I'm sorry for rambling. I know your generation is very different. But we are shaped by our memories. Without our memories, we are but victims of dementia, unable to find our way home, unable to find our way to one another. Without our memories, we forget our identity, the lolo and lola, the mother and father, the teachers and the idols, the friends and the persons who have spoken to our hearts. Without our memories we forget the persons we have long wanted to be, despite the many times we seem to have forgotten. We forget the dreams which give us hope, especially when we commit ourselves to their realization, or better, when we actually come together to work collaboratively for their realization.
You Bring the Uniqueness of Generation Z to the Elections
We're coming to an election in October of next year. For these elections, the special genius of our respective generations, our memories, our dreams, our hopes for the futures, our commitments to make those dreams come true are all important. You bring the unique viewpoints, the special competencies, the refreshing sensitivities of your Generation Z to the ballot box. Correct me if I am wrong. But your generation seems to be open to great diversity. You are comfortable with people who are different. In our time, a member of the LGBTQ++ was considered unnatural, or weird, or sick. For this reason he or she was discriminated against, bullied, persecuted, outcaste. It was not easy in my generation to say, "I am gay." Or, "I am trans." That's different in your generation. It's easier to say in your generation, "I am me and you are you, and that's okay! That's cool!" And we in our generation are learning from you. In our generation, we enjoyed singers and dancers from Hollywood in the United States or from Liverpool in the United Kingdom; in your generation it's the singers and dancers from the Philippines, and if not from the Philippines, from Japan or Korea. I'm amazed at those from your generation who can sing in Korean and can dance, and move and look like the BTS! In our generation, I think we were driven by ideals, even if not realized they were like lies. In your generation, you seem to be driven by what works. You love not according to a philosophy of love, but by your experience of love, even if love today is mediated by social media, and sometimes social media doesn't work. You don't write love letters; you send emoticons. You like; you unlike. You friend; you unfriend. You are pragmatic, careful with what's yours, your money; you're discriminating in what you consume. But you're terribly creative. You do incredible things with computers and tablets and cellphones. In your choices, you show a concern for the socially disadvantaged, the poor, the marginalized, the outcaste, perhaps because in your lives you're not afraid to be different and you're sensitive to being different. In our generation we were more worried about being correct and about what people said about us.

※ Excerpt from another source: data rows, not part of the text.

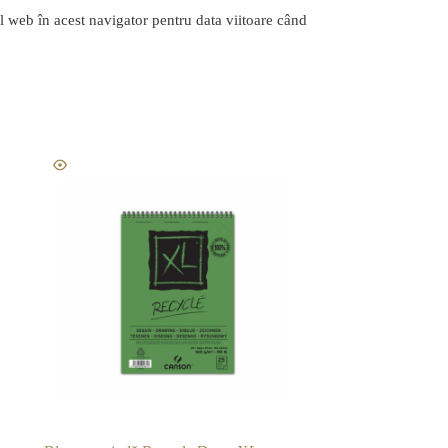
l web în acest navigator pentru data viitoare când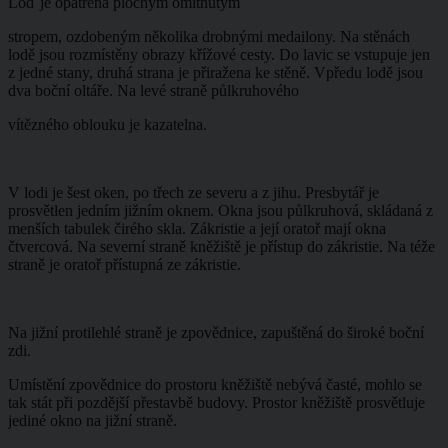
Loď je opatřena plochým omítnutým
stropem, ozdobeným několika drobnými medailony. Na stěnách
lodě jsou rozmístěny obrazy křížové cesty. Do lavic se vstupuje jen
z jedné stany, druhá strana je přiražena ke stěně. Vpředu lodě jsou
dva boční oltáře. Na levé straně půlkruhového
vítězného oblouku je kazatelna.
V lodi je šest oken, po třech ze severu a z jihu. Presbytář je
prosvětlen jedním jižním oknem. Okna jsou půlkruhová, skládaná z
menších tabulek čirého skla. Zákristie a její oratoř mají okna
čtvercová. Na severní straně kněžiště je přístup do zákristie. Na téže
straně je oratoř přístupná ze zákristie.
Na jižní protilehlé straně je zpovědnice, zapuštěná do široké boční
zdi.
Umístění zpovědnice do prostoru kněžiště nebývá časté, mohlo se
tak stát při pozdější přestavbě budovy. Prostor kněžiště prosvětluje
jediné okno na jižní straně.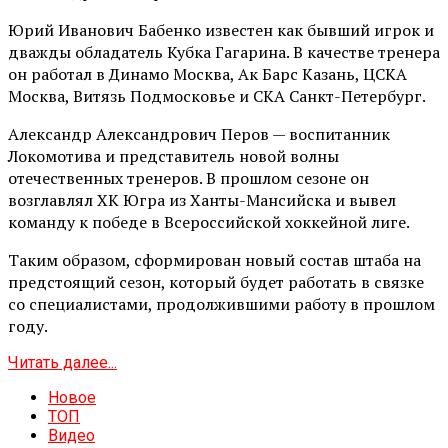
Юрий Иванович Бабенко известен как бывший игрок и
дважды обладатель Кубка Гагарина. В качестве тренера
он работал в Динамо Москва, Ак Барс Казань, ЦСКА
Москва, Витязь Подмосковье и СКА Санкт-Петербург.
Александр Александрович Перов — воспитанник
Локомотива и представитель новой волны
отечественных тренеров. В прошлом сезоне он
возглавлял ХК Югра из Ханты-Мансийска и вывел
команду к победе в Всероссийской хоккейной лиге.
Таким образом, сформирован новый состав штаба на
предстоящий сезон, который будет работать в связке
со специалистами, продолжившими работу в прошлом
году.
Читать далее...
Новое
ТОП
Видео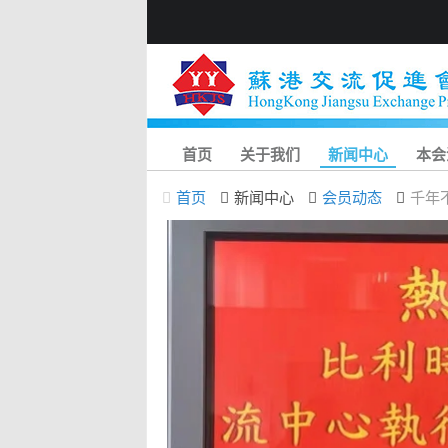
首页
关于我们
新闻中心
本会
首页
新闻中心
会员动态
千年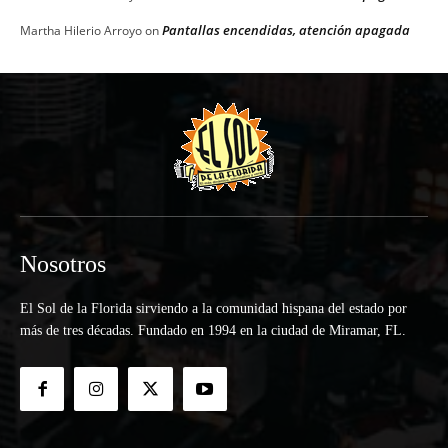
Pantallas encendidas, atención apagada
Martha Hilerio Arroyo
on
Nosotros
El Sol de la Florida sirviendo a la comunidad hispana del estado por
más de tres décadas. Fundado en 1994 en la ciudad de Miramar, FL.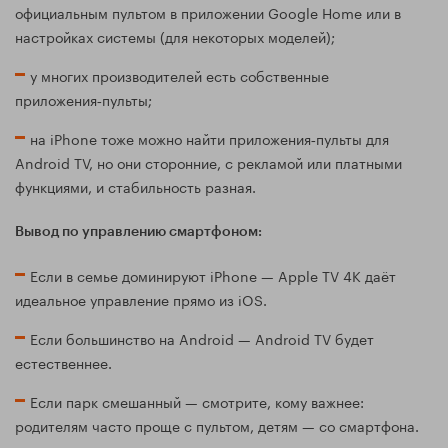
официальным пультом в приложении Google Home или в
настройках системы (для некоторых моделей);
у многих производителей есть собственные
приложения‑пульты;
на iPhone тоже можно найти приложения‑пульты для
Android TV, но они сторонние, с рекламой или платными
функциями, и стабильность разная.
Вывод по управлению смартфоном:
Если в семье доминируют iPhone — Apple TV 4K даёт
идеальное управление прямо из iOS.
Если большинство на Android — Android TV будет
естественнее.
Если парк смешанный — смотрите, кому важнее:
родителям часто проще с пультом, детям — со смартфона.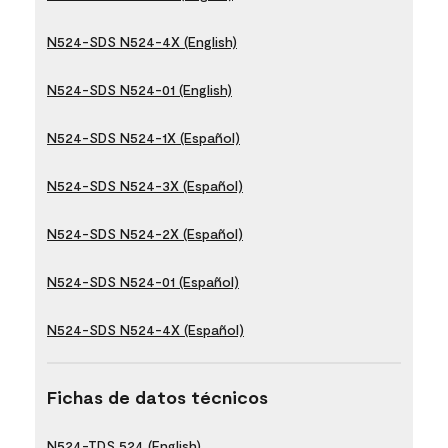
N524-SDS N524-4X (English)
N524-SDS N524-01 (English)
N524-SDS N524-1X (Español)
N524-SDS N524-3X (Español)
N524-SDS N524-2X (Español)
N524-SDS N524-01 (Español)
N524-SDS N524-4X (Español)
Fichas de datos técnicos
N524-TDS 524 (English)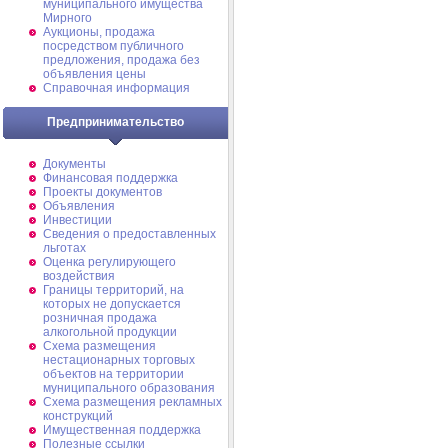
муниципального имущества
Мирного
Аукционы, продажа
посредством публичного
предложения, продажа без
объявления цены
Справочная информация
Предпринимательство
Документы
Финансовая поддержка
Проекты документов
Объявления
Инвестиции
Сведения о предоставленных
льготах
Оценка регулирующего
воздействия
Границы территорий, на
которых не допускается
розничная продажа
алкогольной продукции
Схема размещения
нестационарных торговых
объектов на территории
муниципального образования
Схема размещения рекламных
конструкций
Имущественная поддержка
Полезные ссылки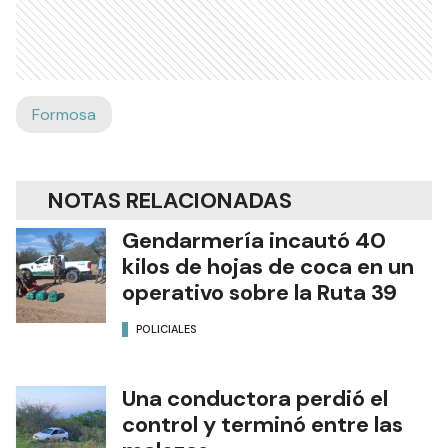
Formosa
NOTAS RELACIONADAS
Gendarmería incautó 40
kilos de hojas de coca en un
operativo sobre la Ruta 39
POLICIALES
Una conductora perdió el
control y terminó entre las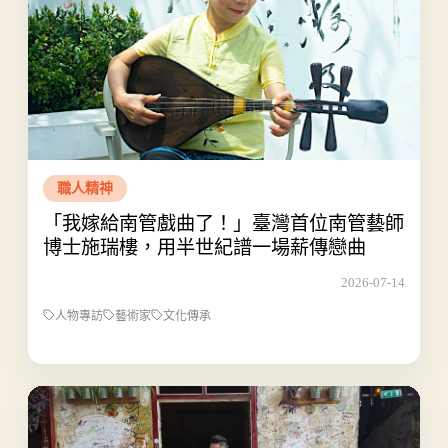
職人精神
「我嫁給南管戲曲了！」臺灣首位南管藝師
博士施瑞樓，用半世紀譜一場薪傳戀曲
2026-07-14
人物專訪
藝術家
文化傳承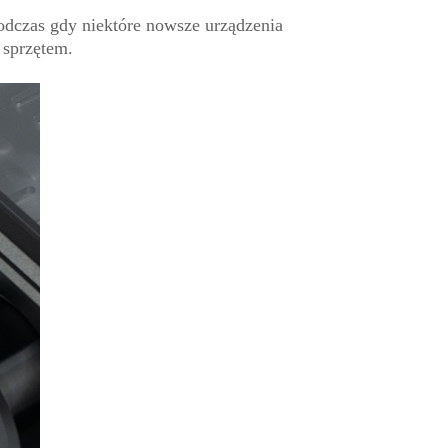
odczas gdy niektóre nowsze urządzenia
 sprzętem.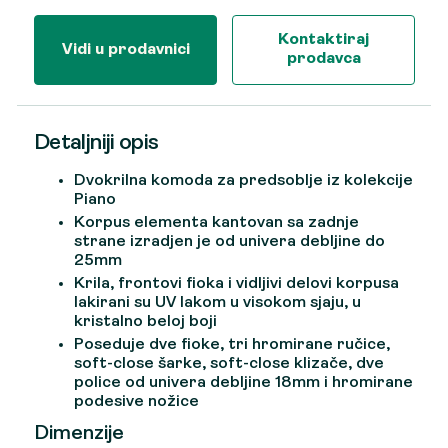
Kontaktiraj
Vidi u prodavnici
prodavca
Detaljniji opis
Dvokrilna komoda za predsoblje iz kolekcije
Piano
Korpus elementa kantovan sa zadnje
strane izradjen je od univera debljine do
25mm
Krila, frontovi fioka i vidljivi delovi korpusa
lakirani su UV lakom u visokom sjaju, u
kristalno beloj boji
Poseduje dve fioke, tri hromirane ručice,
soft-close šarke, soft-close klizače, dve
police od univera debljine 18mm i hromirane
podesive nožice
Dimenzije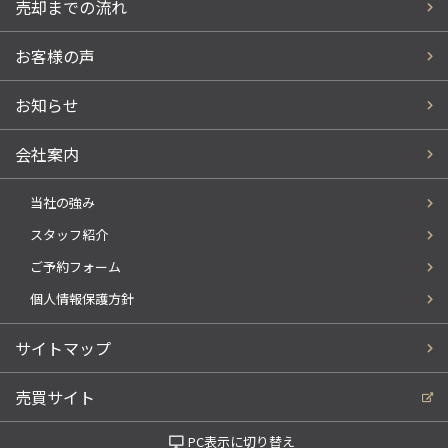
売却までの流れ
お客様の声
お知らせ
会社案内
当社の強み
スタッフ紹介
ご予約フォーム
個人情報保護方針
サイトマップ
売買サイト
PC表示に切り替え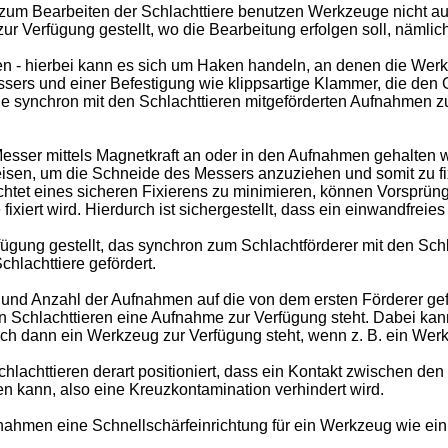
m Bearbeiten der Schlachttiere benutzen Werkzeuge nicht aus
ur Verfügung gestellt, wo die Bearbeitung erfolgen soll, nämlic
 hierbei kann es sich um Haken handeln, an denen die Werkz
ers und einer Befestigung wie klippsartige Klammer, die den G
e synchron mit den Schlachttieren mitgeförderten Aufnahmen z
Messer mittels Magnetkraft an oder in den Aufnahmen gehalten
isen, um die Schneide des Messers anzuziehen und somit zu fix
htet eines sicheren Fixierens zu minimieren, können Vorsprüng
xiert wird. Hierdurch ist sichergestellt, dass ein einwandfrei
ügung gestellt, das synchron zum Schlachtförderer mit den Schl
chlachttiere gefördert.
und Anzahl der Aufnahmen auf die von dem ersten Förderer gefö
n Schlachttieren eine Aufnahme zur Verfügung steht. Dabei k
h dann ein Werkzeug zur Verfügung steht, wenn z. B. ein Werkz
lachttieren derart positioniert, dass ein Kontakt zwischen de
kann, also eine Kreuzkontamination verhindert wird.
nahmen eine Schnellschärfeinrichtung für ein Werkzeug wie ein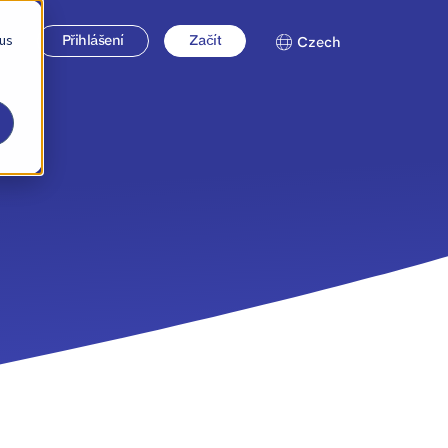
 us
Přihlášení
Začít
Czech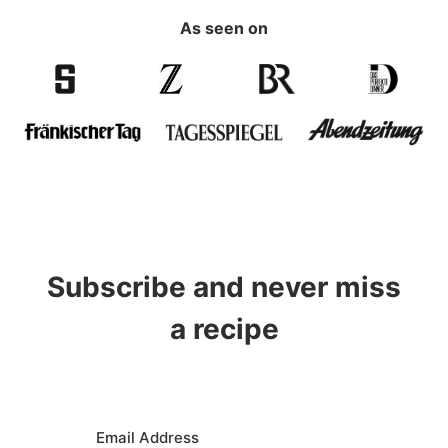
As seen on
Subscribe and never miss
a recipe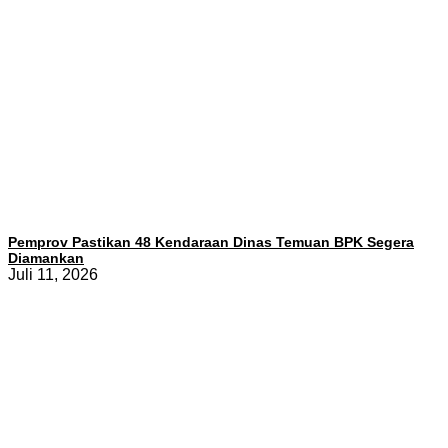
Pemprov Pastikan 48 Kendaraan Dinas Temuan BPK Segera
Diamankan
Juli 11, 2026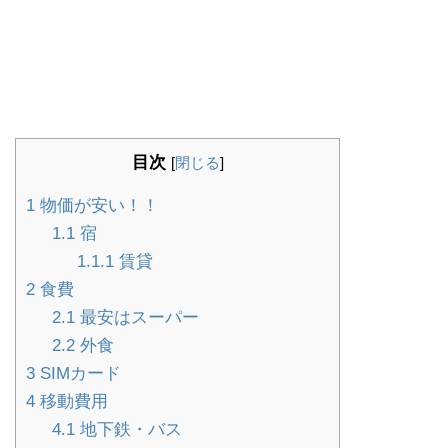
目次
[
閉じる
]
1
物価が安い！！
1.1
宿
1.1.1
賃貸
2
食費
2.1
最安はスーパー
2.2
外食
3
SIMカード
4
移動費用
4.1
地下鉄・バス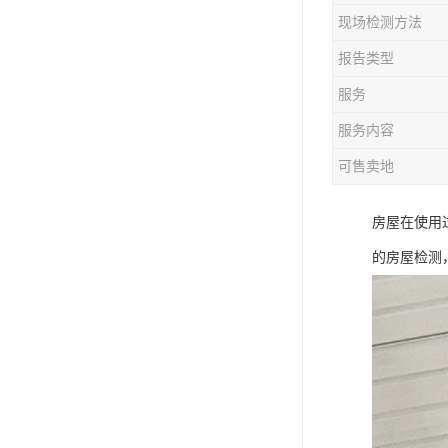
现场检测方法
报告类型
服务
服务内容
可售卖地
房屋在使用
的房屋检测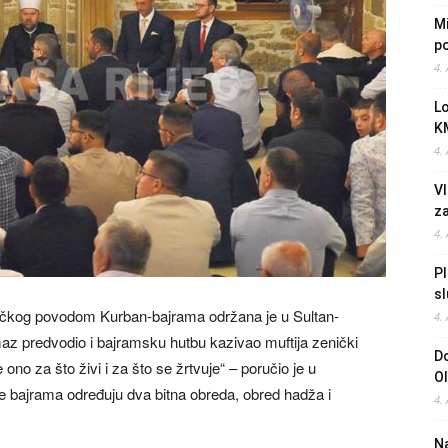
Mi
po
4.
L
K
4.
Vl
z
4.
Pl
sl
ničkog povodom Kurban-bajrama održana je u Sultan-
4.
az predvodio i bajramsku hutbu kazivao muftija zenički
Do
 ono za što živi i za što se žrtvuje“ – poručio je u
O
e bajrama određuju dva bitna obreda, obred hadža i
4.
Na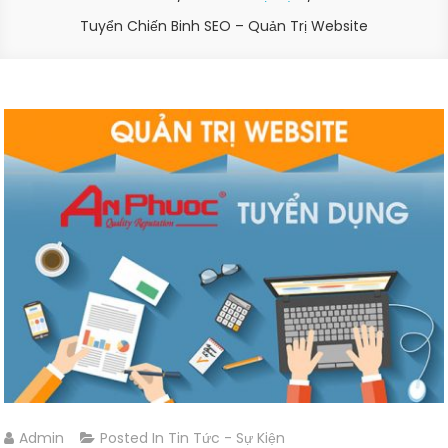
Tuyển Chiến Binh SEO – Quản Trị Website
Admin
Posted In
Tin Tức - Sự Kiện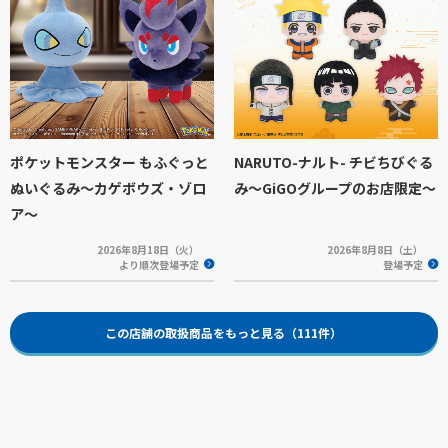
ポケットモンスター もふぐっと
NARUTO-ナルト- チビちびぐる
ぬいぐるみ～カゲボウズ・ゾロ
み〜GiGOグループのお店限定〜
ア～
2026年8月18日（火）
2026年8月8日（土）
より順次登場予定
登場予定
この店舗の取扱商品をもっと見る（111件）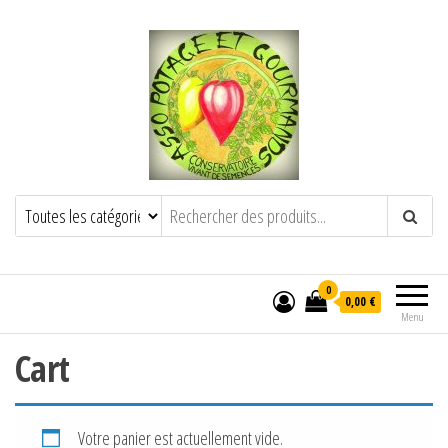
POTAGE ET GOURMANDS
Semence paysanne naturelle
——————————————-
Semez Plantez Partagez
0
0,00 €
Menu
Cart
Votre panier est actuellement vide.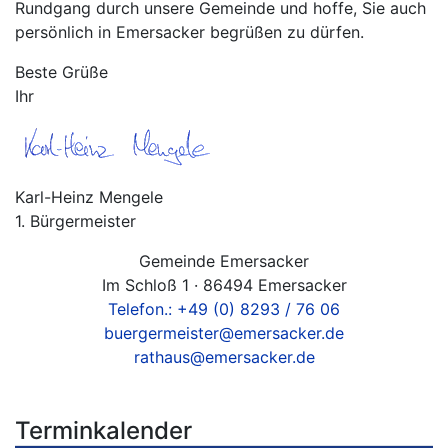
Rundgang durch unsere Gemeinde und hoffe, Sie auch
persönlich in Emersacker begrüßen zu dürfen.
Beste Grüße
Ihr
Karl-Heinz Mengele
1. Bürgermeister
Gemeinde Emersacker
Im Schloß 1 · 86494 Emersacker
Telefon.: +49 (0) 8293 / 76 06
buergermeister@emersacker.de
rathaus@emersacker.de
Terminkalender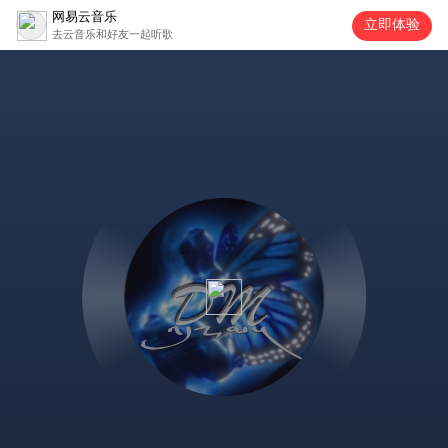
网易云音乐
立即体验
去云音乐和好友一起听歌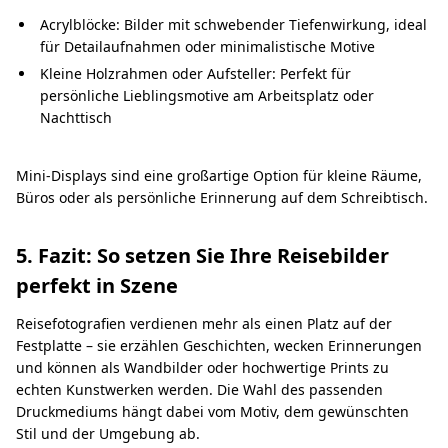
Acrylblöcke: Bilder mit schwebender Tiefenwirkung, ideal
für Detailaufnahmen oder minimalistische Motive
Kleine Holzrahmen oder Aufsteller: Perfekt für
persönliche Lieblingsmotive am Arbeitsplatz oder
Nachttisch
Mini-Displays sind eine großartige Option für kleine Räume,
Büros oder als persönliche Erinnerung auf dem Schreibtisch.
5. Fazit: So setzen Sie Ihre Reisebilder
perfekt in Szene
Reisefotografien verdienen mehr als einen Platz auf der
Festplatte – sie erzählen Geschichten, wecken Erinnerungen
und können als Wandbilder oder hochwertige Prints zu
echten Kunstwerken werden. Die Wahl des passenden
Druckmediums hängt dabei vom Motiv, dem gewünschten
Stil und der Umgebung ab.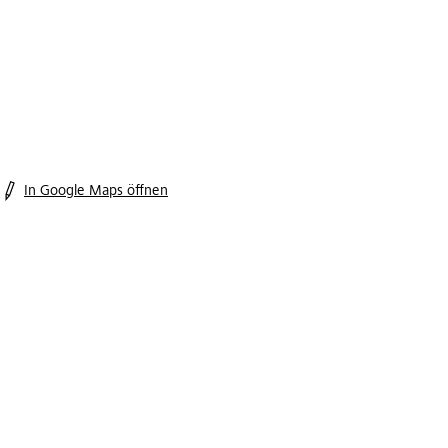
In Google Maps öffnen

I guess my recommendation for you today is to express yourselves in your ballot. Your ballot is like a cellphone. Your cellphone communicates you. You don't leave your cellphone around unused. You don't leave it in its original packaging unopened. You don't leave it uninitialized, without power, without load. To shape the future of our country you need to vote. To empower yourself to vote so that your vote communicates what you desire, you need to register. Period. Register, or your cellphone communicates nothing. Register, or your chance to make a difference is extinguished.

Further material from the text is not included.